[Opening Data section]

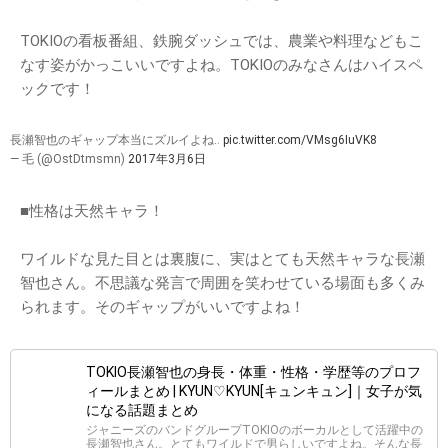
TOKIOの看板番組、鉄腕ダッシュでは、農業や料理などもこ
なす姿がかっこいいですよね。TOKIOのみなさんはハイスペ
ックです！
長瀬智也のギャップ本当にズルイよね‥
pic.twitter.com/VMsg6IuVK8
— 毛 (@OstDtmsmn)
2017年3月6日
■性格は天然キャラ！
ワイルドな見た目とは裏腹に、実はとても天然キャラな長瀬
智也さん。不思議な発言で周囲を笑わせている場面も多くみ
られます。そのギャップがいいですよね！
TOKIO長瀬智也の身長・体重・性格・学歴等のプロフ
ィールまとめ | KYUN♡KYUN[キュンキュン]｜女子が気
になる話題まとめ
ジャニーズのバンドグループTOKIOのボーカルとして活躍中の
長瀬智也さん。とてもワイルドで男らしいですよね。そんな長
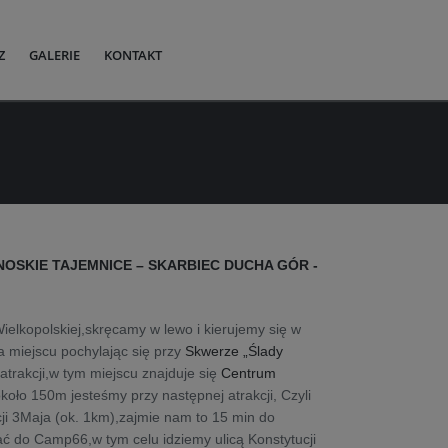
Z
GALERIE
KONTAKT
SKIE TAJEMNICE – SKARBIEC DUCHA GÓR -
lkopolskiej,skręcamy w lewo i kierujemy się w
a miejscu pochylając się przy
Skwerze „Ślady
atrakcji,w tym miejscu znajduje się
Centrum
koło 150m jesteśmy przy następnej atrakcji, Czyli
ji 3Maja (ok. 1km),zajmie nam to 15 min do
ać do Camp66,w tym celu idziemy ulicą Konstytucji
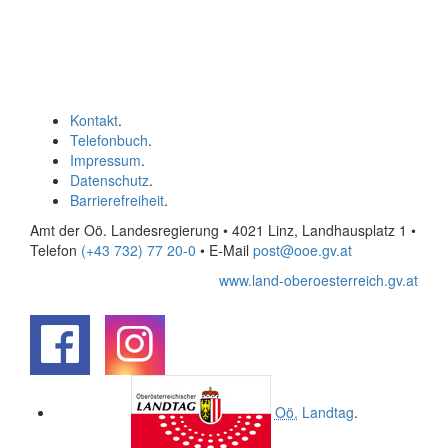
Kontakt
.
Telefonbuch
.
Impressum
.
Datenschutz
.
Barrierefreiheit
.
Amt der Oö. Landesregierung • 4021 Linz, Landhausplatz 1
•
Telefon
(+43 732) 77 20-0
• E-Mail
post@ooe.gv.at
www.land-oberoesterreich.gv.at
.
.
Oö.
Landtag
.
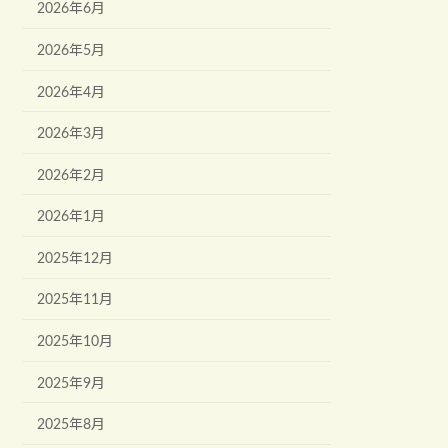
2026年6月
2026年5月
2026年4月
2026年3月
2026年2月
2026年1月
2025年12月
2025年11月
2025年10月
2025年9月
2025年8月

[Closing Data section]

* Task instructions
No picture is to appear in the copy; every entry above is otherwise to be printed verbatim.

* Solution to this exercise
TOKIOの看板番組、鉄腕ダッシュでは、農業や料理などもこ
なす姿がかっこいいですよね。TOKIOのみなさんはハイスペ
ックです！
長瀬智也のギャップ本当にズルイよね‥
pic.twitter.com/VMsg6IuVK8
— 毛 (@OstDtmsmn)
2017年3月6日
■性格は天然キャラ！
ワイルドな見た目とは裏腹に、実はとても天然キャラな長瀬
智也さん。不思議な発言で周囲を笑わせている場面も多くみ
られます。そのギャップがいいですよね！
TOKIO長瀬智也の身長・体重・性格・学歴等のプロフ
ィールまとめ | KYUN♡KYUN[キュンキュン]｜女子が気
になる話題まとめ
ジャニーズのバンドグループTOKIOのボーカルとして活躍中の
長瀬智也さん。とてもワイルドで男らしいですよね。そんな長
Z
GALERIE
KONTAKT
SKIE TAJEMNICE – SKARBIEC DUCHA GÓR -
lkopolskiej,skręcamy w lewo i kierujemy się w
a miejscu pochylając się przy
Skwerze „Ślady
atrakcji,w tym miejscu znajduje się
Centrum
koło 150m jesteśmy przy następnej atrakcji, Czyli
ji 3Maja (ok. 1km),zajmie nam to 15 min do
ać do Camp66,w tym celu idziemy ulicą Konstytucji
Kontakt
.
Telefonbuch
.
Impressum
.
Datenschutz
.
Barrierefreiheit
.
Amt der Oö. Landesregierung • 4021 Linz, Landhausplatz 1
•
Telefon
(+43 732) 77 20-0
• E-Mail
post@ooe.gv.at
www.land-oberoesterreich.gv.at
.
.
Oö.
Landtag
.
2026年6月
2026年5月
2026年4月
2026年3月
2026年2月
2026年1月
2025年12月
2025年11月
2025年10月
2025年9月
2025年8月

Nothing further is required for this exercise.